The proliferation of AI is happening everywhere and to all of us. It is a powerful technology that we can use to analyze data, optimize processes, and generate personalized content. But as they say: with great power comes great responsibility, and trustworthy and responsible use of AI is something we all must take seriously.
Research from IBM1 shows that 2024 will be the year when business leaders need to balance technology and trust. Of course, building trust in every aspect of an organization is not a new concept. But it has become more challenging with generative AI and other global factors.
AI can be used to cut costs and increase your ROI, but we need to do it responsibly and ethically. Trustworthy and responsible AI is about building and using AI systems in a way that maintains trust, respects people’s integrity, and is aligned with ethical principles and social values. Neglecting to employ AI in a trustworthy and responsible manner may cause biased decision-making and promote inequalities within society.
- From a business perspective, failing to prioritize responsible AI practices exposes you to legal and reputational risks, but it also undermines consumer trust, and may have a negative effect on the brand and long-term viability in the market, says Tahira Naeem, Senior AI Business Developer.
Easy to Use - Harder to Quality Assure
AI is easy to use, pre-built models are available online, and anyone can start their first AI project on a laptop in an afternoon. However, the difficulty lies in ensuring the quality of the data and results. You as a business have a responsibility to provide receipt of what model you use and what data it has been trained on.
- Plenty of models use data that is gathered online, and we all know how unreliable the internet is. Go ahead and ask DALL-E to generate an image of a successful CEO and you will instantly uncover the bias of the model.

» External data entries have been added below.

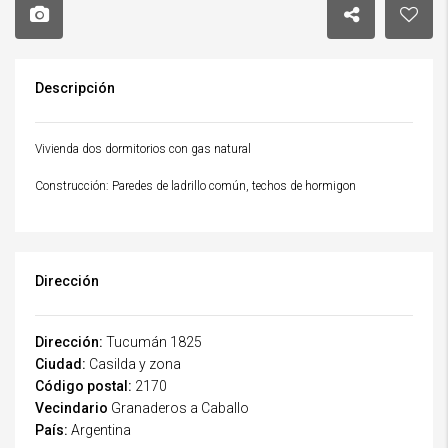
Descripción
Vivienda dos dormitorios con gas natural
Construcción: Paredes de ladrillo común, techos de hormigon
Dirección
Dirección:
Tucumán 1825
Ciudad:
Casilda y zona
Código postal:
2170
Vecindario
Granaderos a Caballo
País:
Argentina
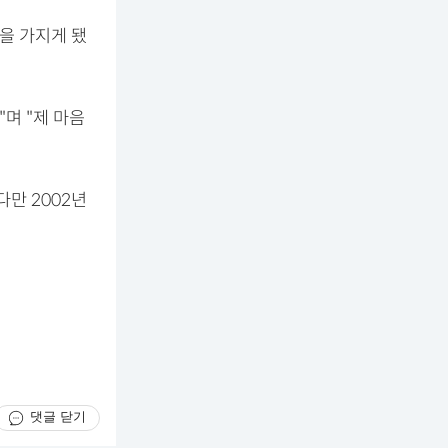
을 가지게 됐
며 "제 마음
다만 2002년
댓글 닫기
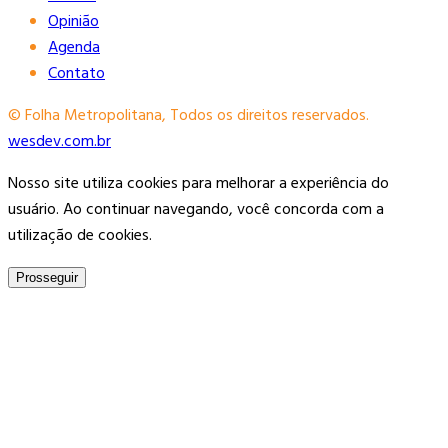
Opinião
Agenda
Contato
© Folha Metropolitana, Todos os direitos reservados.
wesdev.com.br
Nosso site utiliza cookies para melhorar a experiência do
usuário. Ao continuar navegando, você concorda com a
utilização de cookies.
Prosseguir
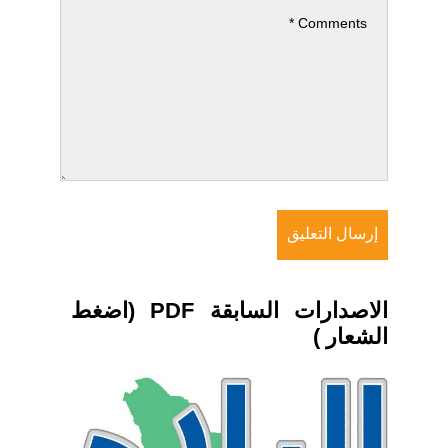
الاصدارات السابقة PDF (اضغط
الشعار )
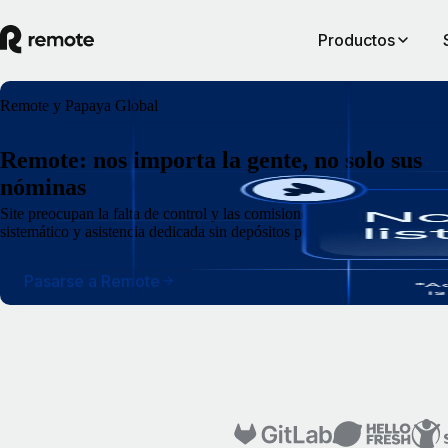
Productos
Remote y Papaya Global
Remote: nos importa la gente, no solo sus
nóminas
Si
te preocupan la falta de control y las comisiones ocultas propias de l
sistemático y asistencia dedicada sin depósitos por adelantado.
Pasarse a Remote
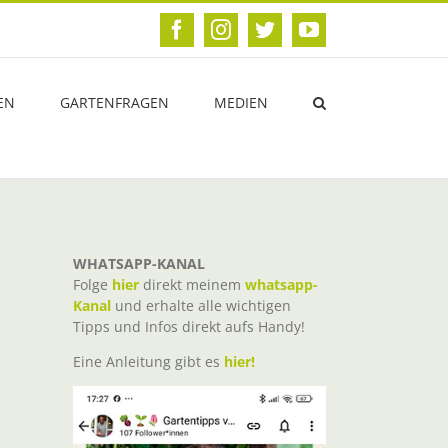
Facebook
Instagram
Twitter
YouTube
EN
GARTENFRAGEN
MEDIEN
WHATSAPP-KANAL
Folge
hier
direkt meinem
whatsapp-
Kanal
und erhalte alle wichtigen
Tipps und Infos direkt aufs Handy!
Eine Anleitung gibt es
hier!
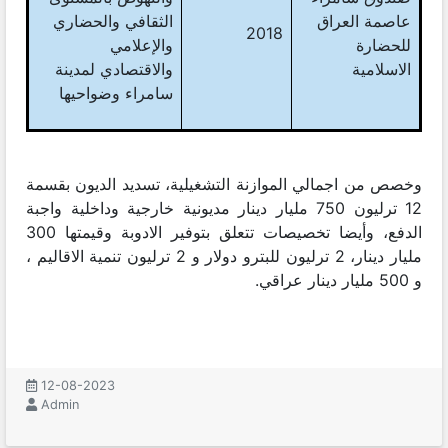
عاصمة العراق
الثقافي والحضاري
2018
للحضارة
والإعلامي
الاسلامية
والاقتصادي لمدينة
سامراء وضواحيها
وخصص من اجمالي الموازنة التشغيلية، تسديد الديون بقسمة
12 ترليون 750 مليار دينار مديونية خارجية وداخلية واجبة
الدفع، وأيضا تخصيصات تتعلق بتوفير الادوبة وقيمتها 300
مليار دينار، 2 ترليون للبترو دولار و 2 ترليون تنمية الاقاليم ،
و 500 مليار دينار عراقي.
12-08-2023
Admin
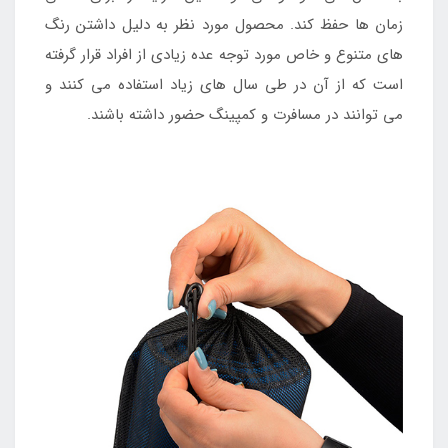
زمان ها حفظ کند. محصول مورد نظر به دلیل داشتن رنگ
های متنوع و خاص مورد توجه عده زیادی از افراد قرار گرفته
است که از آن در طی سال های زیاد استفاده می کنند و
می توانند در مسافرت و کمپینگ حضور داشته باشند.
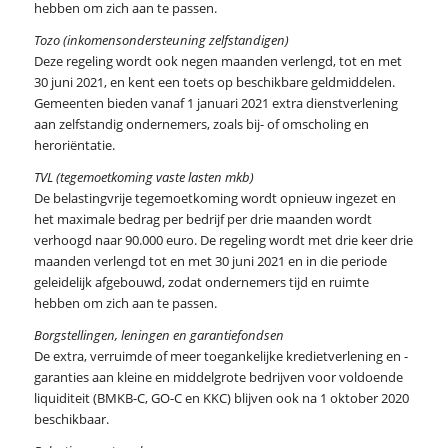
hebben om zich aan te passen.
Tozo (inkomensondersteuning zelfstandigen)
Deze regeling wordt ook negen maanden verlengd, tot en met
30 juni 2021, en kent een toets op beschikbare geldmiddelen.
Gemeenten bieden vanaf 1 januari 2021 extra dienstverlening
aan zelfstandig ondernemers, zoals bij- of omscholing en
heroriëntatie.
TVL (tegemoetkoming vaste lasten mkb)
De belastingvrije tegemoetkoming wordt opnieuw ingezet en
het maximale bedrag per bedrijf per drie maanden wordt
verhoogd naar 90.000 euro. De regeling wordt met drie keer drie
maanden verlengd tot en met 30 juni 2021 en in die periode
geleidelijk afgebouwd, zodat ondernemers tijd en ruimte
hebben om zich aan te passen.
Borgstellingen, leningen en garantiefondsen
De extra, verruimde of meer toegankelijke kredietverlening en -
garanties aan kleine en middelgrote bedrijven voor voldoende
liquiditeit (BMKB-C, GO-C en KKC) blijven ook na 1 oktober 2020
beschikbaar.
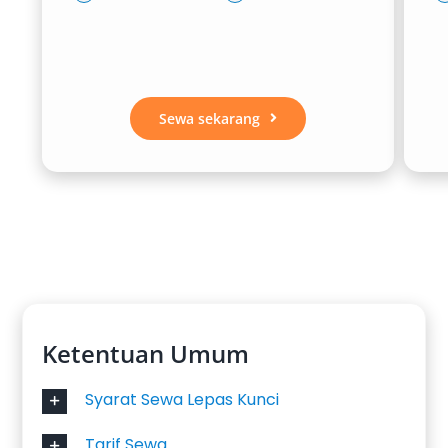
Sewa sekarang
Ketentuan Umum
Syarat Sewa Lepas Kunci
Tarif Sewa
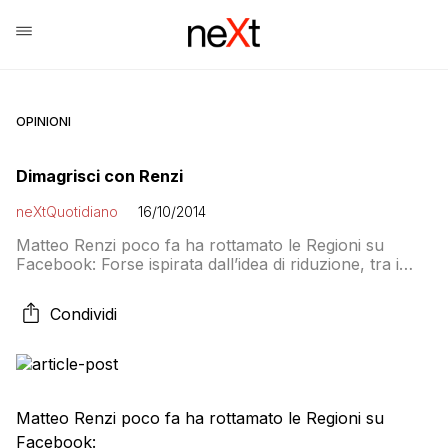
OPINIONI
Dimagrisci con Renzi
neXtQuotidiano
16/10/2014
Matteo Renzi poco fa ha rottamato le Regioni su
Facebook: Forse ispirata dall’idea di riduzione, tra i
primi commenti c’è chi sul dimagrimento ci punta assai:
Leggi sull’argomento: Legge di Stabilità: perché è
Condividi
un’occasione sprecata
Matteo Renzi poco fa ha rottamato le Regioni su
Facebook:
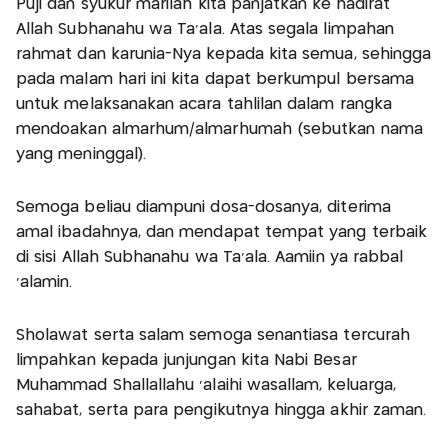
Puji dan syukur marilah kita panjatkan ke hadirat
Allah Subhanahu wa Ta'ala. Atas segala limpahan
rahmat dan karunia-Nya kepada kita semua, sehingga
pada malam hari ini kita dapat berkumpul bersama
untuk melaksanakan acara tahlilan dalam rangka
mendoakan almarhum/almarhumah (sebutkan nama
yang meninggal).
Semoga beliau diampuni dosa-dosanya, diterima
amal ibadahnya, dan mendapat tempat yang terbaik
di sisi Allah Subhanahu wa Ta'ala. Aamiin ya rabbal
'alamin.
Sholawat serta salam semoga senantiasa tercurah
limpahkan kepada junjungan kita Nabi Besar
Muhammad Shallallahu 'alaihi wasallam, keluarga,
sahabat, serta para pengikutnya hingga akhir zaman.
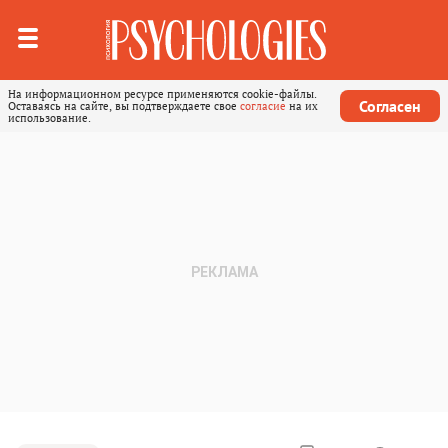
На информационном ресурсе применяются cookie-файлы.
Согласен
Оставаясь на сайте, вы подтверждаете свое
согласие
на их
использование.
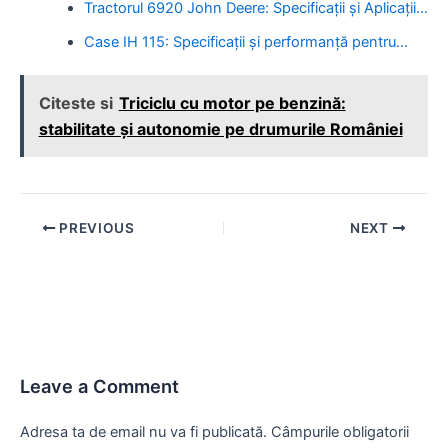
Tractorul 6920 John Deere: Specificații și Aplicații…
Case IH 115: Specificații și performanță pentru…
Citeste si
Triciclu cu motor pe benzină:
stabilitate și autonomie pe drumurile României
Post
PREVIOUS
NEXT
navigation
Leave a Comment
Adresa ta de email nu va fi publicată.
Câmpurile obligatorii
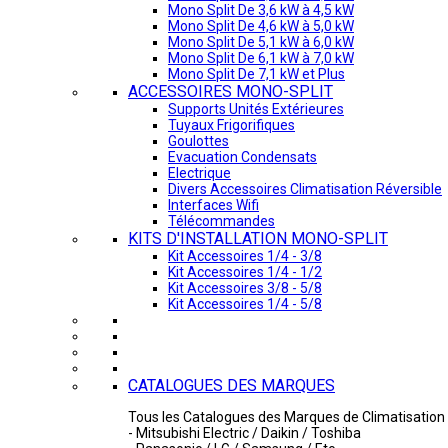
Mono Split De 3,6 kW à 4,5 kW
Mono Split De 4,6 kW à 5,0 kW
Mono Split De 5,1 kW à 6,0 kW
Mono Split De 6,1 kW à 7,0 kW
Mono Split De 7,1 kW et Plus
ACCESSOIRES MONO-SPLIT
Supports Unités Extérieures
Tuyaux Frigorifiques
Goulottes
Evacuation Condensats
Electrique
Divers Accessoires Climatisation Réversible
Interfaces Wifi
Télécommandes
KITS D'INSTALLATION MONO-SPLIT
Kit Accessoires 1/4 - 3/8
Kit Accessoires 1/4 - 1/2
Kit Accessoires 3/8 - 5/8
Kit Accessoires 1/4 - 5/8
CATALOGUES DES MARQUES
Tous les Catalogues des Marques de Climatisation 
- Mitsubishi Electric / Daikin / Toshiba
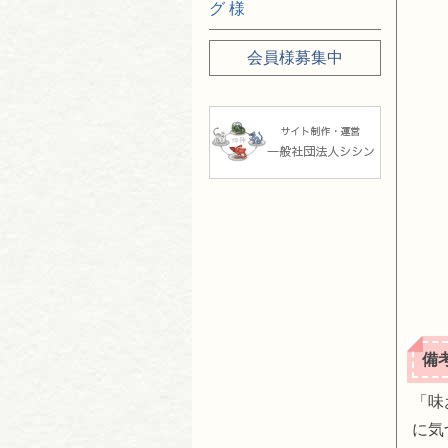
グ 様
会員様募集中
備
「味
に気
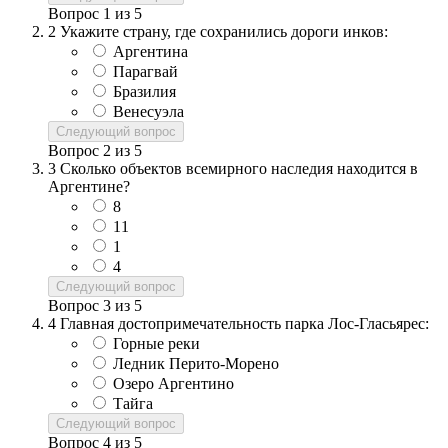
Вопрос
1
из
5
2
Укажите страну, где сохранились дороги инков:
Аргентина
Парагвай
Бразилия
Венесуэла
Следующий вопрос
Вопрос
2
из
5
3
Сколько объектов всемирного наследия находится в
Аргентине?
8
11
1
4
Следующий вопрос
Вопрос
3
из
5
4
Главная достопримечательность парка Лос-Гласьярес:
Горные реки
Ледник Перито-Морено
Озеро Аргентино
Тайга
Следующий вопрос
Вопрос
4
из
5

Models for generative AI are programmed to always to give an output. That means that when an AI model does not have access to the data it needs it makes things up - it “hallucinates.”
- You need to have a governance model for quality control. Humans often need to add an analysis layer before making decisions based on AI-generated results.
Examples of Use Cases that Call for Caution
It may be effective to use AI to analyze resumes and assess candidates' qualifications and suitability for a position. However, it is important to ensure that the algorithms are impartial and do not discriminate against candidates based on gender, age, religion, or ethnic background. The more that is at stake, such as costing an individual an opportunity, the more stringent the control needs to be.
When using AI in marketing, for example to create personalized offers, it is important to be transparent with customers about how their data is used and to give them the option to opt out if they wish. It is also crucial to respect customer privacy and adhere to data protection laws and guidelines.
Keys to trustworthy and responsible AI
• Allow the generative AI model to assist you but maintain human oversight and decision-making authority.
• Establish a robust governance framework to guide AI usage.
• Foster transparency within organizations regarding AI usage and encourage feedback from users and stakeholders.
• Promote ethical awareness among AI developers and users, emphasizing the ethical implications of their decisions and actions.
• Select appropriate AI models and ensure they are trained on relevant and ethical data sources.